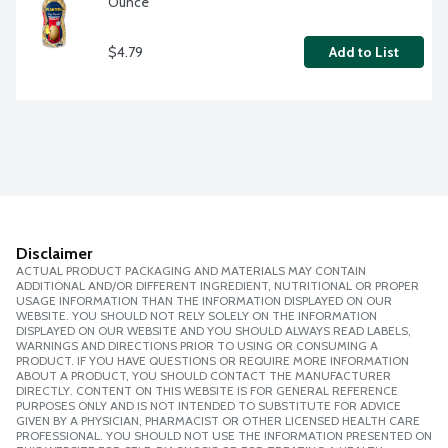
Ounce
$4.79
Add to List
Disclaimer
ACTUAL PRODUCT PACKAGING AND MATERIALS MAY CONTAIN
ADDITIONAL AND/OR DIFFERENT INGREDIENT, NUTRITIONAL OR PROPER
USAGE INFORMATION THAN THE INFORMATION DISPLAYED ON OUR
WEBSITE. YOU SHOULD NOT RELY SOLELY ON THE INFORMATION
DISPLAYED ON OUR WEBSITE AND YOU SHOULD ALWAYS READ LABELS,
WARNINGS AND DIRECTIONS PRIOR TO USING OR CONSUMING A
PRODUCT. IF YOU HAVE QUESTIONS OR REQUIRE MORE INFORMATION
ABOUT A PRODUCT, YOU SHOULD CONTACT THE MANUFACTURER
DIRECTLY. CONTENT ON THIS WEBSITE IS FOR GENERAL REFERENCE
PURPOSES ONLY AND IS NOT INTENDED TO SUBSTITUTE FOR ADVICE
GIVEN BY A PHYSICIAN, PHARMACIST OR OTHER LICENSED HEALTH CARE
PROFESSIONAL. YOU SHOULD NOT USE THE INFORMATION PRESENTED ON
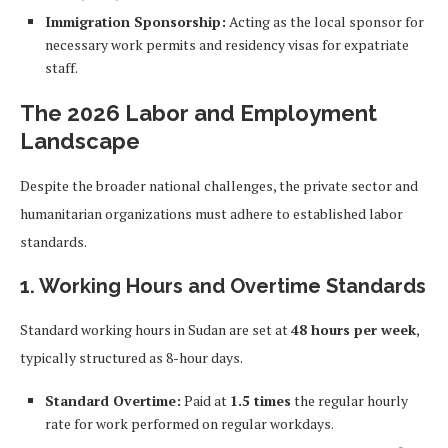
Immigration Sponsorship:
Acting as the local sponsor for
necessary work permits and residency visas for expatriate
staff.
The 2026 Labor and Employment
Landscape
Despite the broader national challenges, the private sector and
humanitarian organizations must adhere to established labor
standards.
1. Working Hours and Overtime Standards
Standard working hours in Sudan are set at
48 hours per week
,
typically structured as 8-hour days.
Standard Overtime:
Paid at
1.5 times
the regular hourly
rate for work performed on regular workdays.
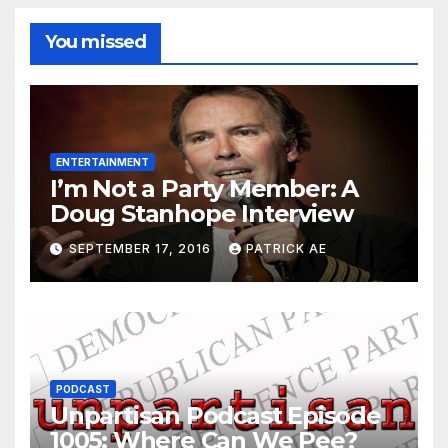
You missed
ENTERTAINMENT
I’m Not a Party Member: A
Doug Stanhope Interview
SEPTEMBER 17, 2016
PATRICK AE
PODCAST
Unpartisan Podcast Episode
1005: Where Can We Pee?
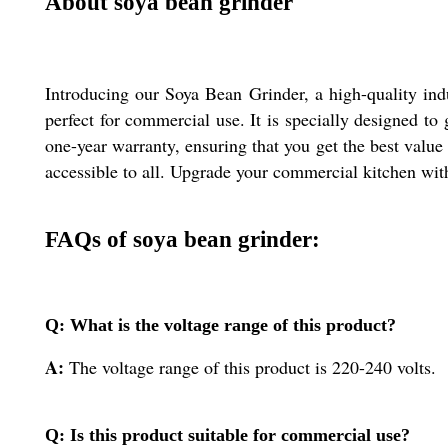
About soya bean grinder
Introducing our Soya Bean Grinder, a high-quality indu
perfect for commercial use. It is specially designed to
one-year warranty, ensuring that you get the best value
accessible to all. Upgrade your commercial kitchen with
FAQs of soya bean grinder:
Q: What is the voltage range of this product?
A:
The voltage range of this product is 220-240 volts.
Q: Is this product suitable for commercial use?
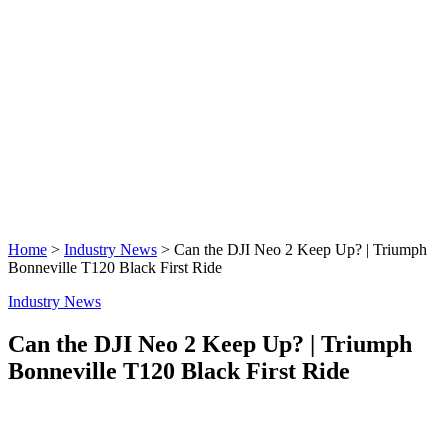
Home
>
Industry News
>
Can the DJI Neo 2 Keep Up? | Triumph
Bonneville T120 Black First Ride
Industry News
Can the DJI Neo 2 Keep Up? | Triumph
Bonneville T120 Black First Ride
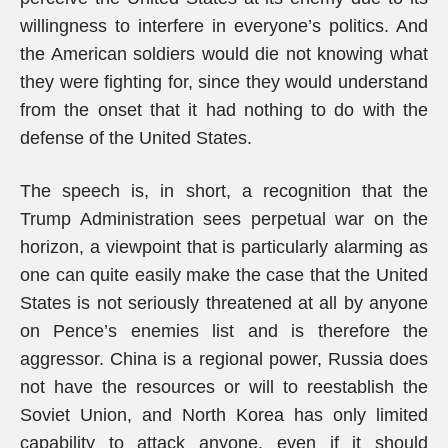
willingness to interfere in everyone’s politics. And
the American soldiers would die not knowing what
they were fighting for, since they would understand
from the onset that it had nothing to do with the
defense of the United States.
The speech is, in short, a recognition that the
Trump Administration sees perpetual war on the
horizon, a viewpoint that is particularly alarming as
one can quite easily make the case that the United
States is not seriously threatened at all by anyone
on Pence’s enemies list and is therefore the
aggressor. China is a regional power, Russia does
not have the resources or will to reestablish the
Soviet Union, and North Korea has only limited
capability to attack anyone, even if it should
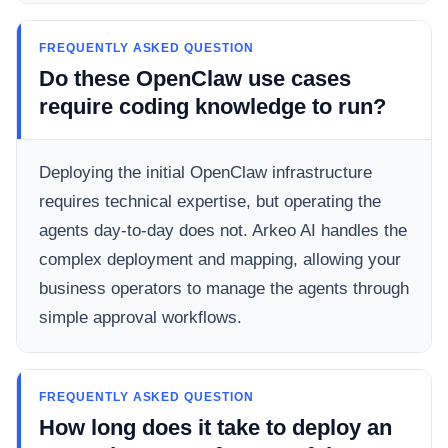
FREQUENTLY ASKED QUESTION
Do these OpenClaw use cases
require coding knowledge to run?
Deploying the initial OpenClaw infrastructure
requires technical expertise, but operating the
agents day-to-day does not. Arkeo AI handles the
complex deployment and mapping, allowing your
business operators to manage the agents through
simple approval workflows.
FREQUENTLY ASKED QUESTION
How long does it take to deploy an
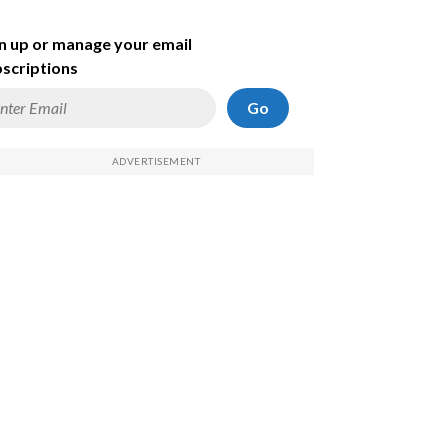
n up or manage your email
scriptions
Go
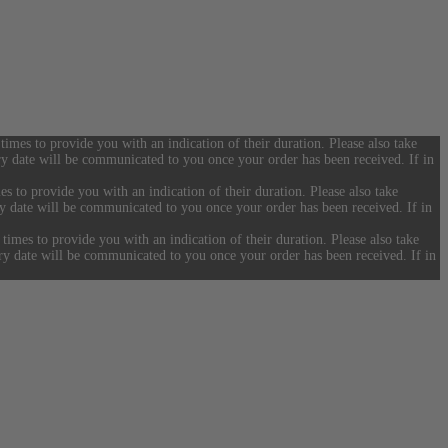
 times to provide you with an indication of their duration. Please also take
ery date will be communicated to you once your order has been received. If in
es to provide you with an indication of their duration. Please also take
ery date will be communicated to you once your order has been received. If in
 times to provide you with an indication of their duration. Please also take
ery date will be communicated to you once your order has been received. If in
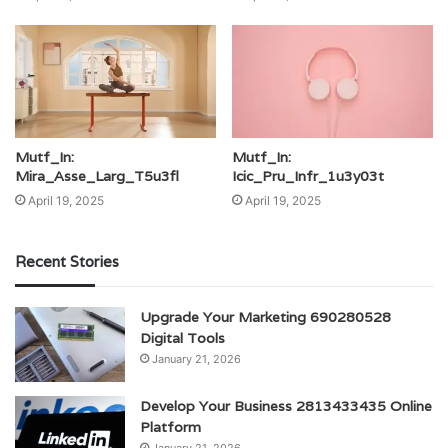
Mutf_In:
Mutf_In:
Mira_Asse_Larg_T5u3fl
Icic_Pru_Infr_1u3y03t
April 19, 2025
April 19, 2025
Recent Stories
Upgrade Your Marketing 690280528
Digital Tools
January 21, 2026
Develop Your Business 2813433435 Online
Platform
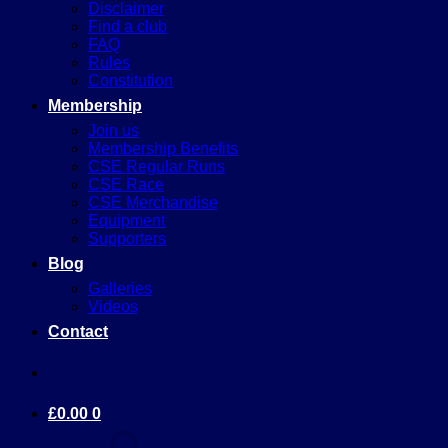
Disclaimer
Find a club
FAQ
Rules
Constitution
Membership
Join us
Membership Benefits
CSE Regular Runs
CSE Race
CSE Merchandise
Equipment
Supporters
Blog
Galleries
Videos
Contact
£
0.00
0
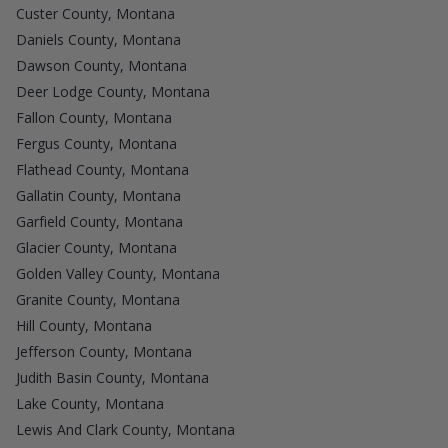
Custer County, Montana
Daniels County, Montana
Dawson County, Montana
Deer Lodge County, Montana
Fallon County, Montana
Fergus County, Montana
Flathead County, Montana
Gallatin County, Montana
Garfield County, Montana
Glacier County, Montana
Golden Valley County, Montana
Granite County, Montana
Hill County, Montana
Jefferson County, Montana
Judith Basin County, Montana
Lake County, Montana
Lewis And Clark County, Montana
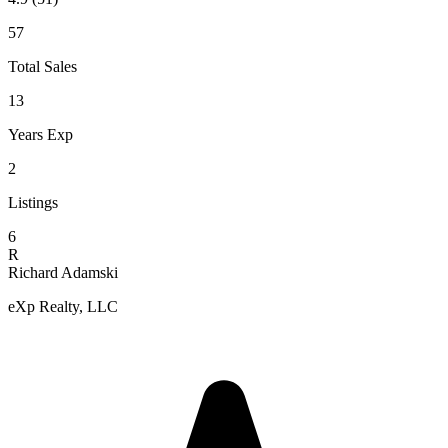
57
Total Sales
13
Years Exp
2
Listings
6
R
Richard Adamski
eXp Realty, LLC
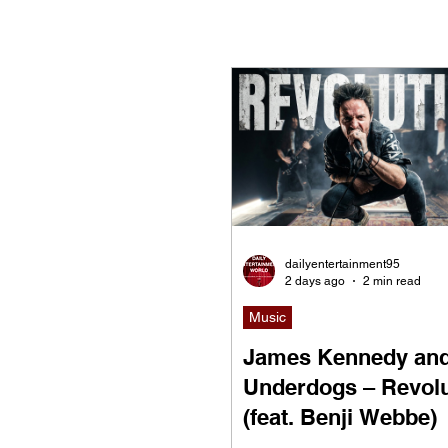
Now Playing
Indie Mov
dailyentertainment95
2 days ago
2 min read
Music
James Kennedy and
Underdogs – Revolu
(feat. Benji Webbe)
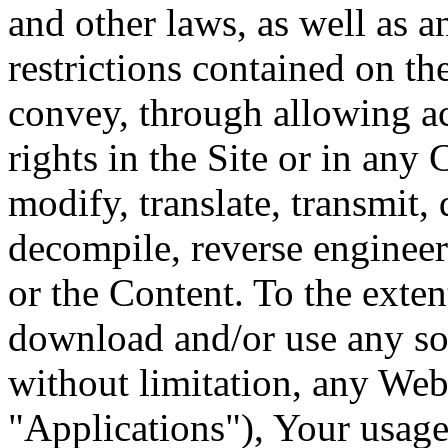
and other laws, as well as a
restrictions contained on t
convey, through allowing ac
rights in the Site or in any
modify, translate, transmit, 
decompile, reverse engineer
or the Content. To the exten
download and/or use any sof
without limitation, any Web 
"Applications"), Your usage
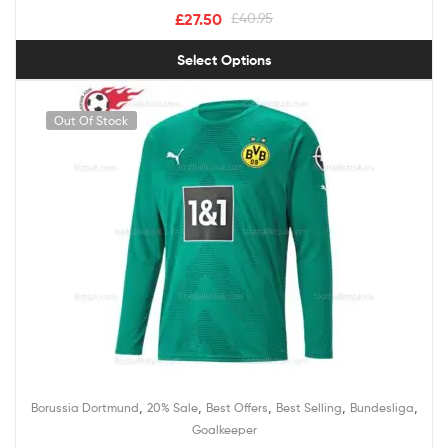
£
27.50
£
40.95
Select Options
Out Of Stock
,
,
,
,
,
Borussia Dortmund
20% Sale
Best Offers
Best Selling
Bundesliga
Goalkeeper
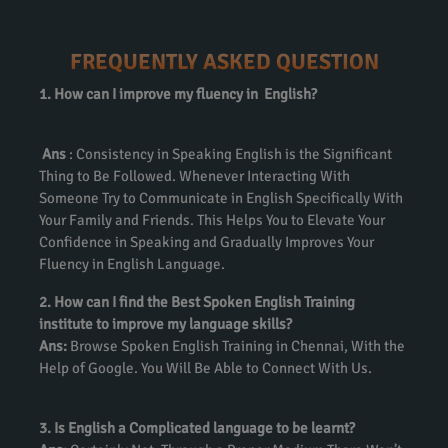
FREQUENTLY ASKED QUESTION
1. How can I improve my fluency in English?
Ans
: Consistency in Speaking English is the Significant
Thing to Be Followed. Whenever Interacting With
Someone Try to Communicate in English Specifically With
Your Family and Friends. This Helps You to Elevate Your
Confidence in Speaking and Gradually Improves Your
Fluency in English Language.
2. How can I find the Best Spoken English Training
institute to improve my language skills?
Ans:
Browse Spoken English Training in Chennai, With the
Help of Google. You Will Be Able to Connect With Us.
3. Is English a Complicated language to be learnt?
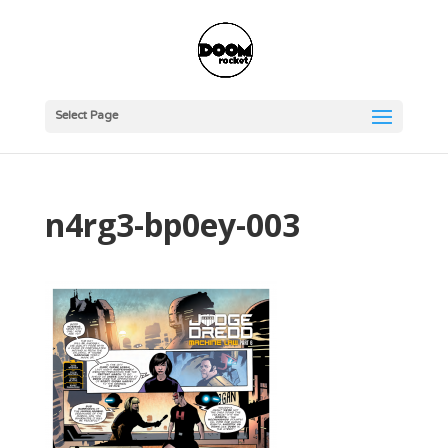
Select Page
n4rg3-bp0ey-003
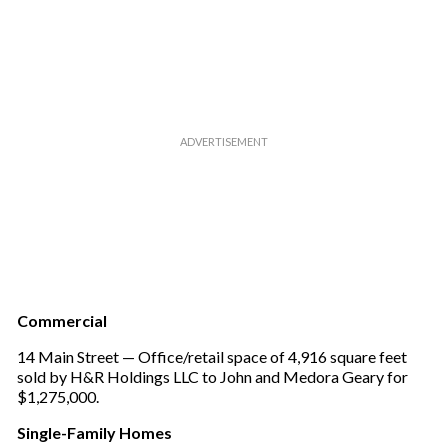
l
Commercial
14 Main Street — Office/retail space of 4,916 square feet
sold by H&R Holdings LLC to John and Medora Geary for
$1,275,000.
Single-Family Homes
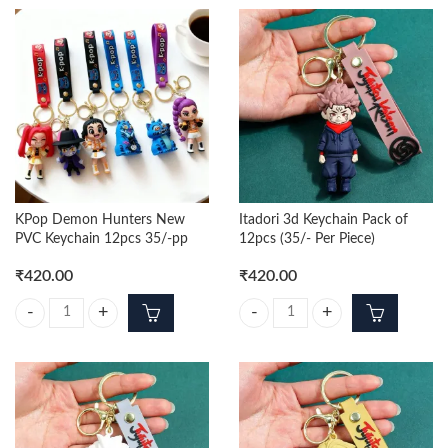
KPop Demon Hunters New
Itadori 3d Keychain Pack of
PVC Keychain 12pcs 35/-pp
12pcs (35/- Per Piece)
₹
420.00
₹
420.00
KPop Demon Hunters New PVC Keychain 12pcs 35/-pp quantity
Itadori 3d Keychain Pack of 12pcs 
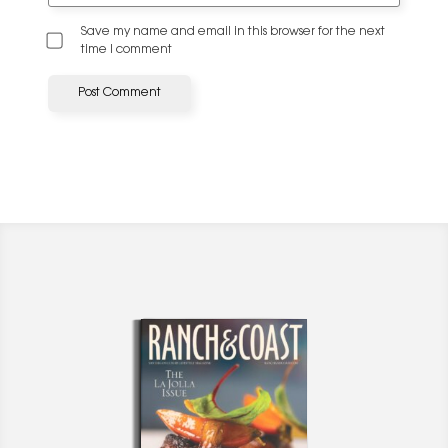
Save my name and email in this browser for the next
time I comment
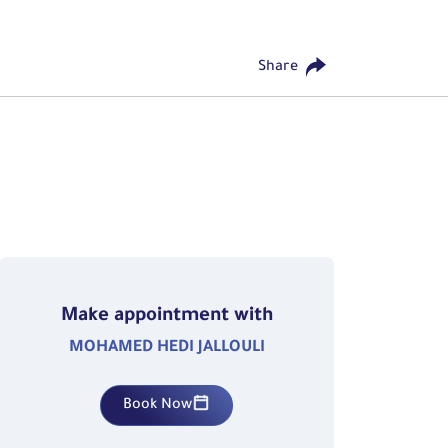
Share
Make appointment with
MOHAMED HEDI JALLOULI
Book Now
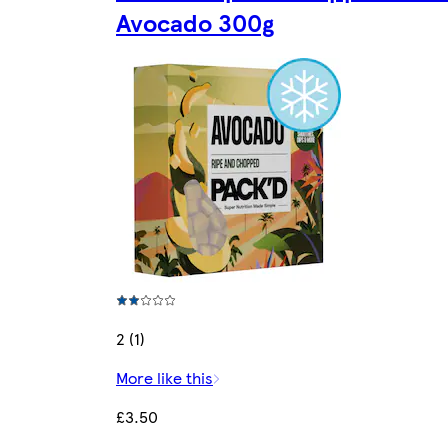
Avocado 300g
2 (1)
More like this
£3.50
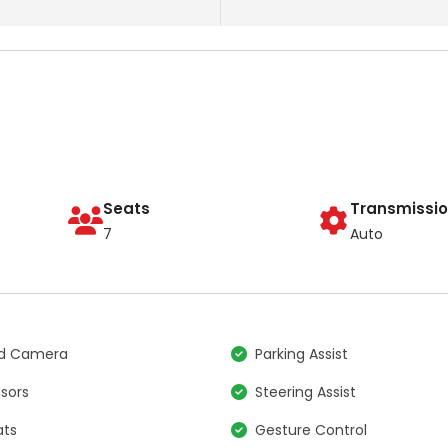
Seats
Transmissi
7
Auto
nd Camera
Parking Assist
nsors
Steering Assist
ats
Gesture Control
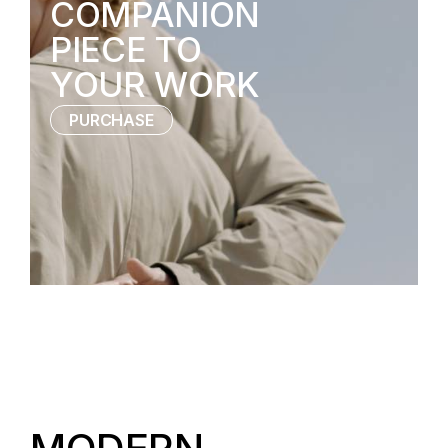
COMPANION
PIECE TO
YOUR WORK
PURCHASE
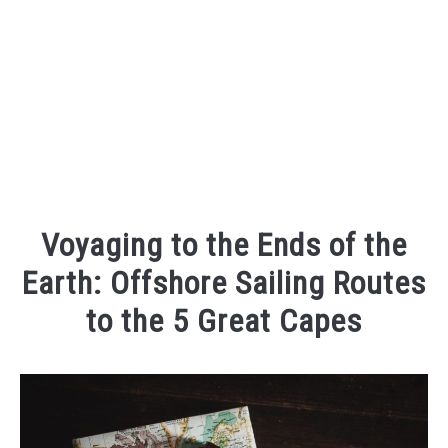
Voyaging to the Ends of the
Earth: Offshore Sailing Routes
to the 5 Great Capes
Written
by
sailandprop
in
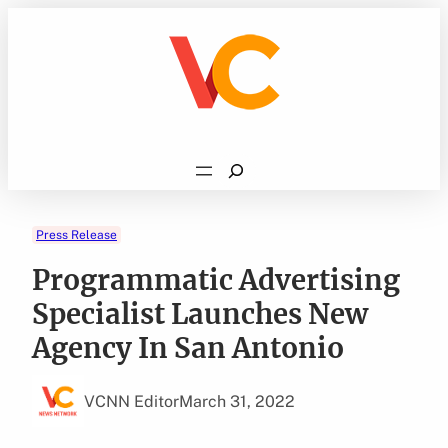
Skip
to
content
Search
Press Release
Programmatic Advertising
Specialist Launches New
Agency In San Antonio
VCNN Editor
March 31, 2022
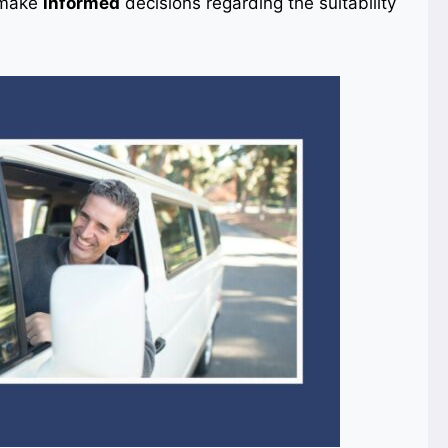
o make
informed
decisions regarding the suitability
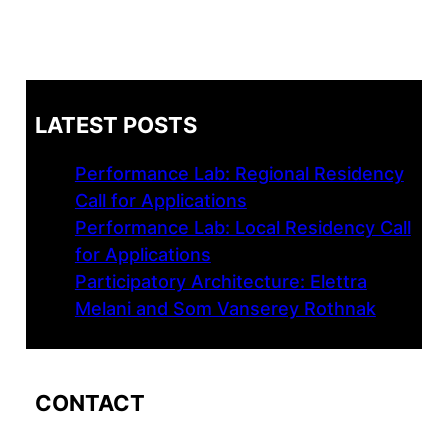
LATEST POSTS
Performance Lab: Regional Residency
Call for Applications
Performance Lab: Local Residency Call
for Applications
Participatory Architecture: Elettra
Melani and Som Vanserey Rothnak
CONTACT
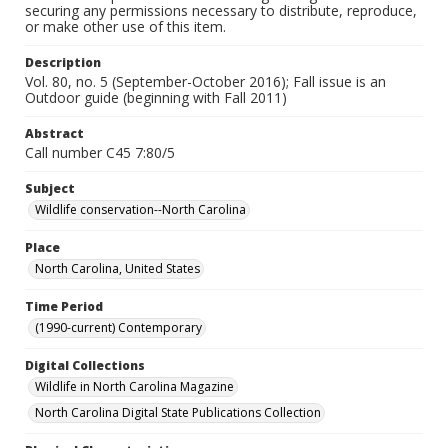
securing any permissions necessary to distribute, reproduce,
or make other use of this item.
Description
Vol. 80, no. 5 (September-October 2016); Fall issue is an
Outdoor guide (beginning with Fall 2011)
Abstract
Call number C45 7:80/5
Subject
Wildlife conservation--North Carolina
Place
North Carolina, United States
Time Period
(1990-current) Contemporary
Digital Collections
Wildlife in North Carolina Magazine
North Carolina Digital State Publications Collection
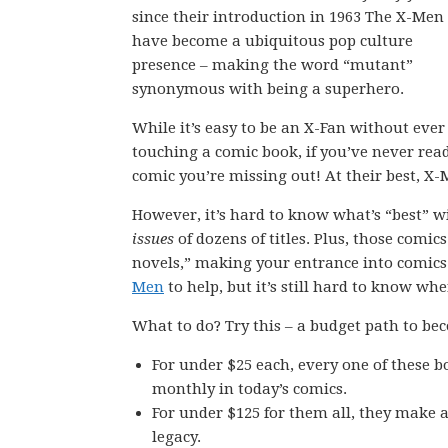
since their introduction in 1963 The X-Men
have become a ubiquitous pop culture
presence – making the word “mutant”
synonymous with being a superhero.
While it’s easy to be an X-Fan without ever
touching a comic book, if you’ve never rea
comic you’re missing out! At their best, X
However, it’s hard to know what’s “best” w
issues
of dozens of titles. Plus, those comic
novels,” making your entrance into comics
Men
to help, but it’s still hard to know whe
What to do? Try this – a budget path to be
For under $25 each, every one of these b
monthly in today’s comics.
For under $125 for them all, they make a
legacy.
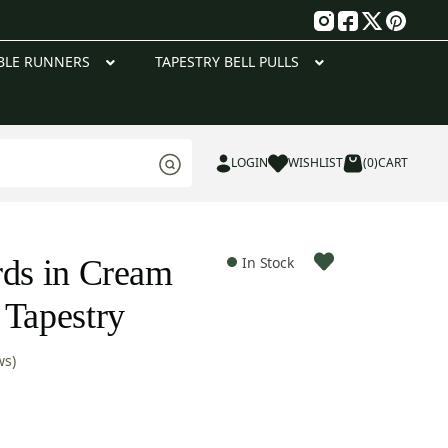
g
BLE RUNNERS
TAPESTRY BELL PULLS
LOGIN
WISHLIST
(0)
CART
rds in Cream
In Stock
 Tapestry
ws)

☆ ☆ ☆ ☆

When the word "take" turns up on a line of the material above, copy that line.

How long does it take to deploy an
 times to provide you with an indication of their duration. Please also take
es to provide you with an indication of their duration. Please also take
 times to provide you with an indication of their duration. Please also take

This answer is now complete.